Grandis Inc.
- Company type: Private
- Industry: Spin-Transfer Torque Random-Access Memory (STT MRAM)
- Founded: 2002
- Fate: Acquired by Samsung Electronics
- Headquarters: Milpitas, California
- Key people: Dr. Paul Nguyen (Founder) , Bill Almon (Co-founder) , Farhad Tabrizi (CEO)
- Products: General purpose and specialty thin-film memory and technology
- Number of employees: ~30
- Website: www.grandisinc.com

= Grandis, Inc. =

Company producing magnetoresistive random-access memory

Grandis, Inc. was founded in 2002 by Dr. Paul Nguyen and Bill Almon and was backed by venture capital firms such as Sevin Rosen Funds and Matrix Partners to pioneer non-volatile solutions based on spintronics. The company developed thin-film memory, which included the invention of spin-transfer torque – random-access memory (STT-RAM).

==History==
Grandis, Inc. was founded in Milpitas, CA in 2002 by Dr. Paul Nguyen, the company's first CEO and president, and Bill Almon, who later became CEO.

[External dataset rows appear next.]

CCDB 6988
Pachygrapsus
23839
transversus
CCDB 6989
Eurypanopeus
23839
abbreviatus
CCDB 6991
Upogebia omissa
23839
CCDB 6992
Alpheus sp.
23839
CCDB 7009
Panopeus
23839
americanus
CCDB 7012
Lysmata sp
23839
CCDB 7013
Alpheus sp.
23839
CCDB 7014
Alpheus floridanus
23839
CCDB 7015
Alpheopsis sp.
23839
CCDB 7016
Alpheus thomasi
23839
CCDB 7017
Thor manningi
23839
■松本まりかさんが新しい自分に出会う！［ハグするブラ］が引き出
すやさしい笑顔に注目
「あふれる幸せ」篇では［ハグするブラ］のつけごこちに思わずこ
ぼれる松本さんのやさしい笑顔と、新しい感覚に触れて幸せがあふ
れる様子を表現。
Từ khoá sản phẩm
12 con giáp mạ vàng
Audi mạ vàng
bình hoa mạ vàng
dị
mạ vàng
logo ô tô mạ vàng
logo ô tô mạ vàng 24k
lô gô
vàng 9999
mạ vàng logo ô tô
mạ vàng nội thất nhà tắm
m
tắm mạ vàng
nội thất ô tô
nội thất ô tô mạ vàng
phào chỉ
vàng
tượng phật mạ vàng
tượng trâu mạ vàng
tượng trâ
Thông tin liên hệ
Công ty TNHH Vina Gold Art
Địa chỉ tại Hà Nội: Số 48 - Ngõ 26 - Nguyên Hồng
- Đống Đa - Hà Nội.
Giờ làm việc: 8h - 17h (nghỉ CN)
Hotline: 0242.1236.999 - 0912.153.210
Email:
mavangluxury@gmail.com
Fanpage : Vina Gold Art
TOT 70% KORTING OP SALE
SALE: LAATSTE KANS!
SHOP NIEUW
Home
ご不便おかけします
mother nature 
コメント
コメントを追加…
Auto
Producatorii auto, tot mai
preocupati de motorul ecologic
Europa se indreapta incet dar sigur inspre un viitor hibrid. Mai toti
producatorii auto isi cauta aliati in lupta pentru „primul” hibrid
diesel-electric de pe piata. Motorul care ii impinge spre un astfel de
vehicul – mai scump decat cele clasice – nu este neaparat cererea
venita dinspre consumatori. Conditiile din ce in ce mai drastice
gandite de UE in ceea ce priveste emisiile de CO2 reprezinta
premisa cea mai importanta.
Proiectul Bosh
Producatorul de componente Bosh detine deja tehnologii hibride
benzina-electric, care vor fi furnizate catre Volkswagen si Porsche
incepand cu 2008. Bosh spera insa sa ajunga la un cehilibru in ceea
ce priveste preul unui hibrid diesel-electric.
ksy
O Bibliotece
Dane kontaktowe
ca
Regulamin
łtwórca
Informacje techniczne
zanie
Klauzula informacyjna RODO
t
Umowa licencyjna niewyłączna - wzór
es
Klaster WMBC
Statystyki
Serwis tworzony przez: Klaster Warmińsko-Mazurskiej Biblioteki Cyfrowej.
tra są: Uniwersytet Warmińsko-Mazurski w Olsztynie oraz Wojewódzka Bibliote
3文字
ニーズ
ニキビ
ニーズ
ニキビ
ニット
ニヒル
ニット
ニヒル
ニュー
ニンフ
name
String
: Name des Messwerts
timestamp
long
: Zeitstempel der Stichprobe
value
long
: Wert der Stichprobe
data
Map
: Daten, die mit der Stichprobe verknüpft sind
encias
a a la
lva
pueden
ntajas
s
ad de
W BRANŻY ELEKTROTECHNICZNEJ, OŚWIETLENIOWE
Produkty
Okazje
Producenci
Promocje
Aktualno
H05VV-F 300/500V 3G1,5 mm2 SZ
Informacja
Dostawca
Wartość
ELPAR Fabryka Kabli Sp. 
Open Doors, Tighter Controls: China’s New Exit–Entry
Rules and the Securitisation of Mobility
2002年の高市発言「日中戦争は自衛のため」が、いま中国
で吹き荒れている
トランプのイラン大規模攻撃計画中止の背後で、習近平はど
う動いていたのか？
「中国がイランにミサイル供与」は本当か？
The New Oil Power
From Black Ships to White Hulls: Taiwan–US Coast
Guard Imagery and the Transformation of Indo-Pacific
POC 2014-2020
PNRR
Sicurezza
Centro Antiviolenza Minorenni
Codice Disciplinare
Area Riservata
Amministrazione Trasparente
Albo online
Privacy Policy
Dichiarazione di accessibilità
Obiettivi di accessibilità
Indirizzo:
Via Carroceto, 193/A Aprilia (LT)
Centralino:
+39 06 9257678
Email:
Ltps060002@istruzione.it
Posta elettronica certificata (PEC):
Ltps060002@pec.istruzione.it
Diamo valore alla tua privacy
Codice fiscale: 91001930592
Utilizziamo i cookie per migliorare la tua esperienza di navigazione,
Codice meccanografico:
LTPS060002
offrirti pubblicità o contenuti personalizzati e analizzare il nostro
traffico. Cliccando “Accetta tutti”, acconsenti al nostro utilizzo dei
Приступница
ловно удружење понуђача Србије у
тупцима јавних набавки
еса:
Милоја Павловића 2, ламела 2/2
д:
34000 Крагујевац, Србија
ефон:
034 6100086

Farhad Tabrizi, an executive from Hynix joined in 2007 as CEO.

Grandis invented the first spin-transfer torque thin-film structures based on magnetic tunnel junctions and quickly became the leader in the STT-RAM space. In 2011, Grandis was acquired by Samsung Electronics Co., Ltd and merged into Samsung's memory operations.

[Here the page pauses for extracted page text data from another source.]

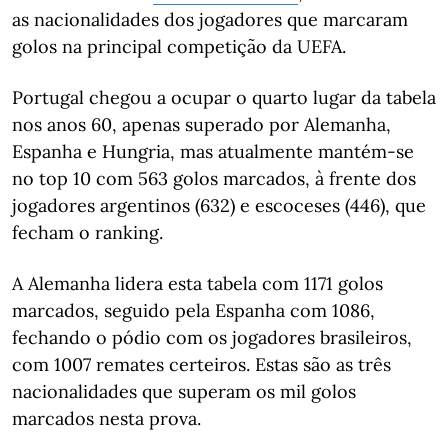
as nacionalidades dos jogadores que marcaram
golos na principal competição da UEFA.
Portugal chegou a ocupar o quarto lugar da tabela
nos anos 60, apenas superado por Alemanha,
Espanha e Hungria, mas atualmente mantém-se
no top 10 com 563 golos marcados, à frente dos
jogadores argentinos (632) e escoceses (446), que
fecham o ranking.
A Alemanha lidera esta tabela com 1171 golos
marcados, seguido pela Espanha com 1086,
fechando o pódio com os jogadores brasileiros,
com 1007 remates certeiros. Estas são as três
nacionalidades que superam os mil golos
marcados nesta prova.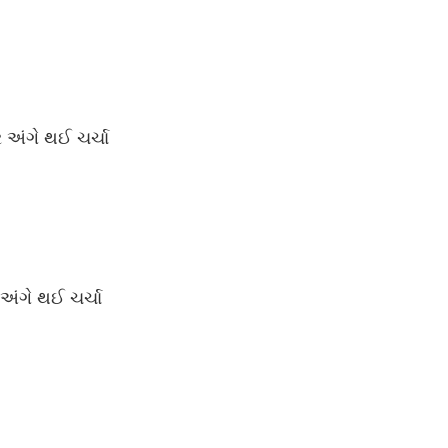
અંગે થઈ ચર્ચા
ંગે થઈ ચર્ચા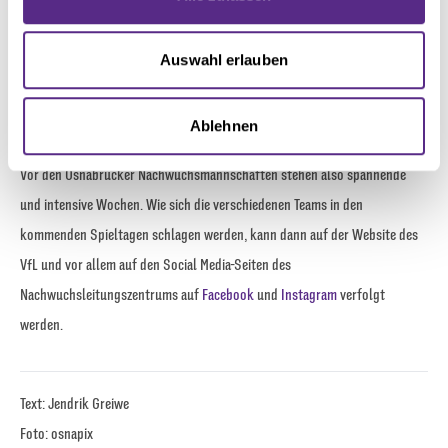
personalisieren, Funktionen für soziale Medien anbieten
Fünftplatzierten FC St. Pauli. Der erste Schritt soll dafür bereits am
zu können und die Zugriffe auf unsere Website zu
Samstag erfolgen. Um 14:00 Uhr, zeitgleich mit der Partie der Profis in
analysieren. Außerdem geben wir Informationen zu Ihrer
Auswahl erlauben
Hannover, wird das Derby gegen den SV Meppen an der Illoshöhe
Verwendung unserer Website an unsere Partner für
soziale Medien, Werbung und Analysen weiter. Unsere
angepfiffen.
Ablehnen
Partner führen diese Informationen möglicherweise mit
weiteren Daten zusammen, die Sie ihnen bereitgestellt
Vor den Osnabrücker Nachwuchsmannschaften stehen also spannende
haben oder die sie im Rahmen Ihrer Nutzung der Dienste
gesammelt haben.
und intensive Wochen. Wie sich die verschiedenen Teams in den
kommenden Spieltagen schlagen werden, kann dann auf der Website des
VfL und vor allem auf den Social Media-Seiten des
Nachwuchsleitungszentrums auf
Facebook
und
Instagram
verfolgt
werden.
Text: Jendrik Greiwe
Foto: osnapix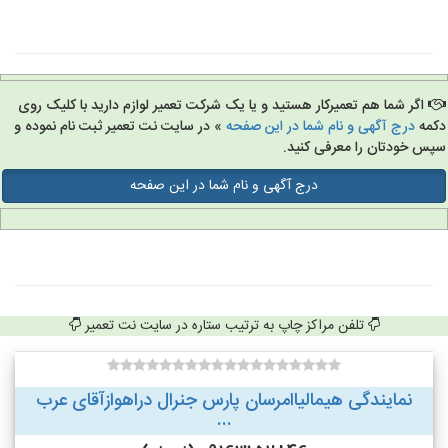
اگر شما هم تعمیرکار هستید و یا یک شرکت تعمیر لوازم دارید با کلیک روی
مه
درج آگهی و نام شما در این صفحه
» در سایت نت تعمیر ثبت نام نموده و
س خودتان را معرفی کنید.
درج آگهی و نام شما در این صفحه
تلفن مراکز چاپ به ترتیب ستاره در سایت نت تعمیر
نمایندگی هیمالیاامرسان پارس جنرال دراهوازآقای عرب
...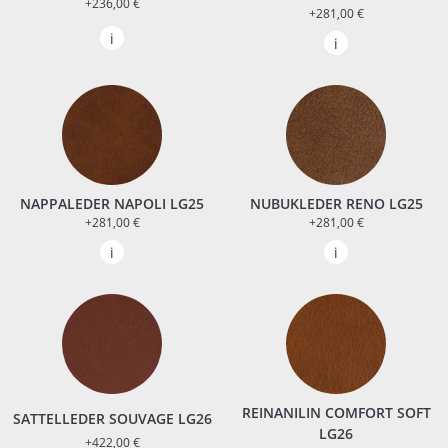
+236,00 €
+281,00 €
NAPPALEDER NAPOLI LG25
NUBUKLEDER RENO LG25
+281,00 €
+281,00 €
REINANILIN COMFORT SOFT
SATTELLEDER SOUVAGE LG26
LG26
+422,00 €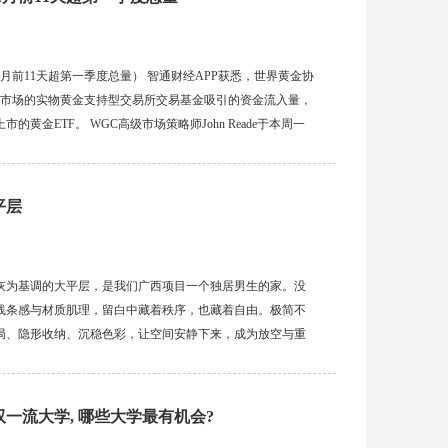
4月前11天超第一季度总量） 智通财经APP获悉，世界黄金协
中国市场的实物黄金支持型交易所交易基金吸引的资金流入量，
金ETF。 WGC高级市场策略师John Reade于本周一
的持仓增加了29.1吨，而今年第一季度(1月至3月...
平层
灰为基调的大平层，是我们广西项目一个独居男生的家。没
线条感与材质肌理，留白中藏着秩序，也藏着自由。极简不
局、隐形收纳、沉稳色彩，让空间安静下来，成为放空与重
 ...
一流大学, 哪些大学最有机会?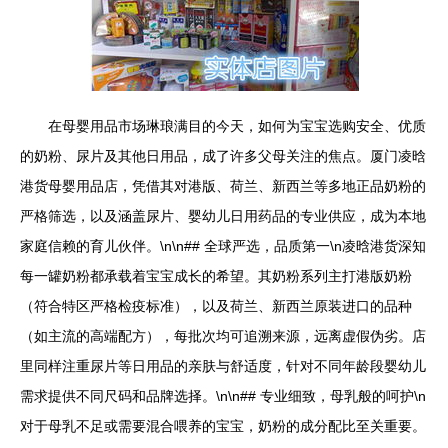
在母婴用品市场琳琅满目的今天，如何为宝宝选购安全、优质
的奶粉、尿片及其他日用品，成了许多父母关注的焦点。厦门凌晗
港货母婴用品店，凭借其对港版、荷兰、新西兰等多地正品奶粉的
严格筛选，以及涵盖尿片、婴幼儿日用药品的专业供应，成为本地
家庭信赖的育儿伙伴。\n\n## 全球严选，品质第一\n凌晗港货深知
每一罐奶粉都承载着宝宝成长的希望。其奶粉系列主打港版奶粉
（符合特区严格检疫标准），以及荷兰、新西兰原装进口的品种
（如主流的高端配方），每批次均可追溯来源，远离虚假伪劣。店
里同样注重尿片等日用品的亲肤与舒适度，针对不同年龄段婴幼儿
需求提供不同尺码和品牌选择。\n\n## 专业细致，母乳般的呵护\n
对于母乳不足或需要混合喂养的宝宝，奶粉的成分配比至关重要。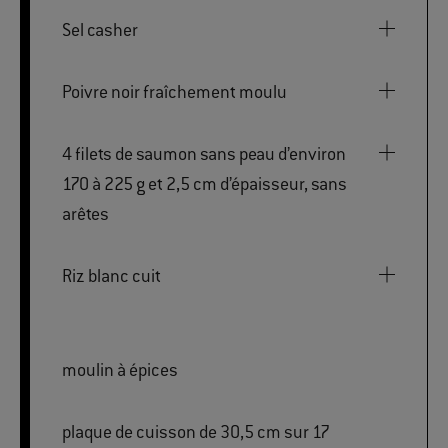
Sel casher
Poivre noir fraîchement moulu
4 filets de saumon sans peau d’environ
170 à 225 g et 2,5 cm d’épaisseur, sans
arêtes
Riz blanc cuit
moulin à épices
plaque de cuisson de 30,5 cm sur 17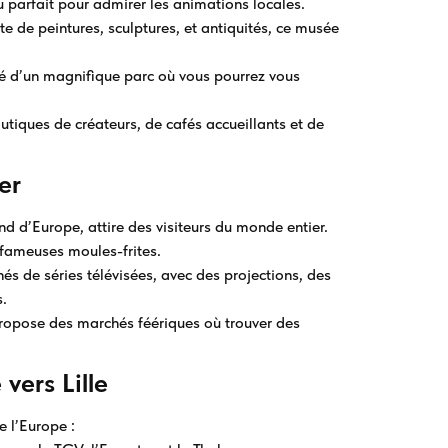
u parfait pour admirer les animations locales.
e de peintures, sculptures, et antiquités, ce musée
é d’un magnifique parc où vous pourrez vous
utiques de créateurs, de cafés accueillants et de
er
d d’Europe, attire des visiteurs du monde entier.
 fameuses moules-frites.
s de séries télévisées, avec des projections, des
s.
t propose des marchés féériques où trouver des
vers Lille
e l’Europe :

==Products and technologies==
Grandis supplies thin-film memory devices. The company is also a licensor of magnetoresistive random-access memory (MRAM) process and design technology to fabless semiconductor companies, wafer foundries, and integrated device manufacturers. Target applications include storage, telecommunications, mobile devices, and computer networking.

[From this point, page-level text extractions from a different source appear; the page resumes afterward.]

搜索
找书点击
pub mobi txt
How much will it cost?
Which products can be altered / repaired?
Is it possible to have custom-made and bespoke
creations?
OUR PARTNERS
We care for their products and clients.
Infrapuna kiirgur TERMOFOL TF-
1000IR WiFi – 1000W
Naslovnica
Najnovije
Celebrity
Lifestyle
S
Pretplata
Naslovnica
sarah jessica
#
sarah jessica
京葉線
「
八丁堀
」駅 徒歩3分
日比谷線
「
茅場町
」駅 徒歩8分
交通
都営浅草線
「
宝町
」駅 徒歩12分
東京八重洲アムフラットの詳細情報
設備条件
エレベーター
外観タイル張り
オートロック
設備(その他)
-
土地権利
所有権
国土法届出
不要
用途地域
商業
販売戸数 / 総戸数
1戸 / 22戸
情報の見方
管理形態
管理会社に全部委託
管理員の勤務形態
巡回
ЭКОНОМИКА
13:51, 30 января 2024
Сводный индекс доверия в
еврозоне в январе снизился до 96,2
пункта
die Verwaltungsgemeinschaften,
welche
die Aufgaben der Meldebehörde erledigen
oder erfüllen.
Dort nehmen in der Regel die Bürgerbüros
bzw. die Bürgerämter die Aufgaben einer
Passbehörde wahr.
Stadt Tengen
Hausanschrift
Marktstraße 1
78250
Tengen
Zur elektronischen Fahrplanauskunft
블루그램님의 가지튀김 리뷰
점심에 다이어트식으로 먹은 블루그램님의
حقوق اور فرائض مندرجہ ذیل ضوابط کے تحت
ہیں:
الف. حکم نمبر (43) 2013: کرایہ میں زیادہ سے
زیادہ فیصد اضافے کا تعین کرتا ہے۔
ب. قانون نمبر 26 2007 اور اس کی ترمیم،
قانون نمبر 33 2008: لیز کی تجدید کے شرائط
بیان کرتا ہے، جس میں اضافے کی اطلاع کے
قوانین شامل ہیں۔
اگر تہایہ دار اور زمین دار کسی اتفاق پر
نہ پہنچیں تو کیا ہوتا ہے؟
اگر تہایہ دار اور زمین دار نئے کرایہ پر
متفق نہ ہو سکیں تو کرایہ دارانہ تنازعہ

Grandis technology sought to address the problems of write selectivity and speed, low read signal, and thermal stability from which other products in the Magnetic Random-Access Memory (MRAM) industry suffered.

==Investors==
Grandis's capital investors included Matrix Partners, Sevin Rosen Partners, and Applied Materials Ventures. The acquisition by Samsung resulted in a highly successful exit for Grandis's investors.